Dataset entries
┌──
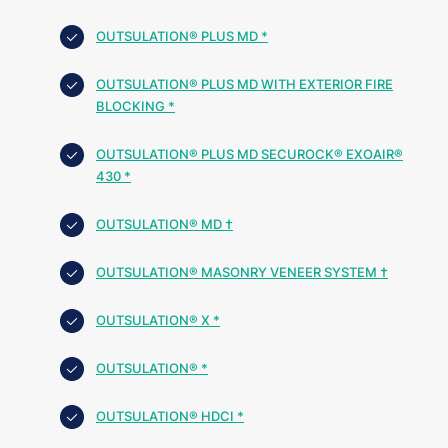
OUTSULATION® PLUS MD *
OUTSULATION® PLUS MD WITH EXTERIOR FIRE
BLOCKING *
OUTSULATION® PLUS MD SECUROCK® EXOAIR®
430 *
OUTSULATION® MD †
OUTSULATION® MASONRY VENEER SYSTEM †
OUTSULATION® X *
OUTSULATION® *
OUTSULATION® HDCI *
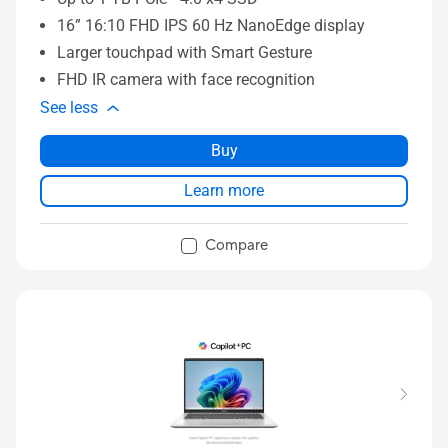
16” 16:10 FHD IPS 60 Hz NanoEdge display
Larger touchpad with Smart Gesture
FHD IR camera with face recognition
See less
Buy
Learn more
Compare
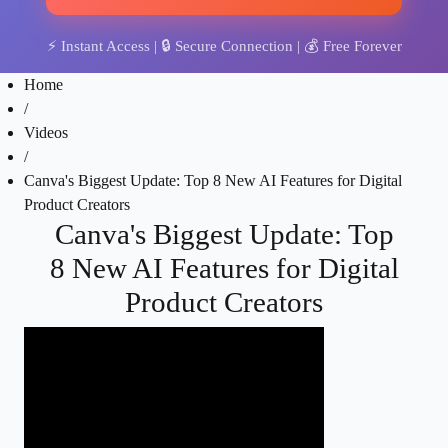
⚡
Instant Access
| 🔒
Secure Connection
| 💰
Free Forever
Home
/
Videos
/
Canva's Biggest Update: Top 8 New AI Features for Digital
Product Creators
Canva's Biggest Update: Top
8 New AI Features for Digital
Product Creators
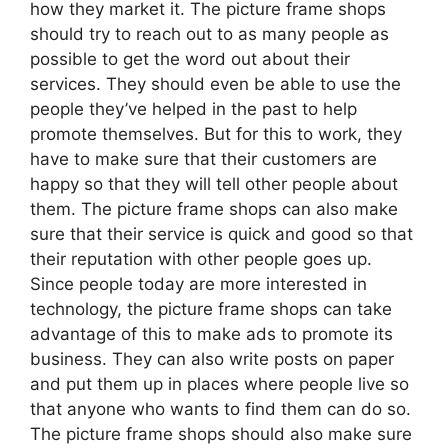
how they market it. The picture frame shops
should try to reach out to as many people as
possible to get the word out about their
services. They should even be able to use the
people they’ve helped in the past to help
promote themselves. But for this to work, they
have to make sure that their customers are
happy so that they will tell other people about
them. The picture frame shops can also make
sure that their service is quick and good so that
their reputation with other people goes up.
Since people today are more interested in
technology, the picture frame shops can take
advantage of this to make ads to promote its
business. They can also write posts on paper
and put them up in places where people live so
that anyone who wants to find them can do so.
The picture frame shops should also make sure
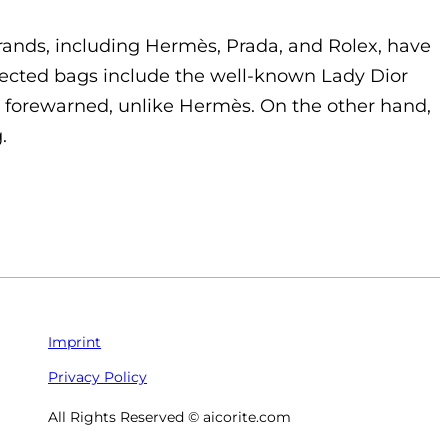
brands, including Hermès, Prada, and Rolex, have
Affected bags include the well-known Lady Dior
y forewarned, unlike Hermès. On the other hand,
.
Imprint
Privacy Policy
All Rights Reserved © aicorite.com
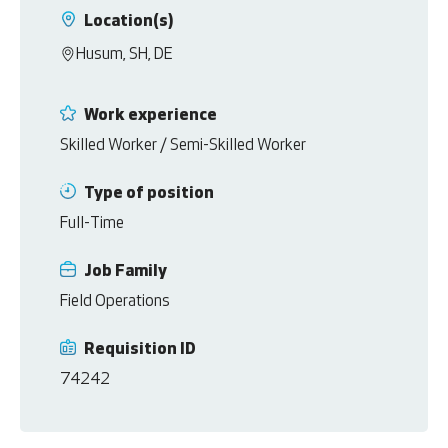
Location(s)
Husum, SH, DE
Work experience
Skilled Worker / Semi-Skilled Worker
Type of position
Full-Time
Job Family
Field Operations
Requisition ID
74242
└──
Task details -
Your reply should hold every line from the data that contains "sure", copied in full.

Exercise solution -
have to make sure that their customers are
sure that their service is quick and good so that
The picture frame shops should also make sure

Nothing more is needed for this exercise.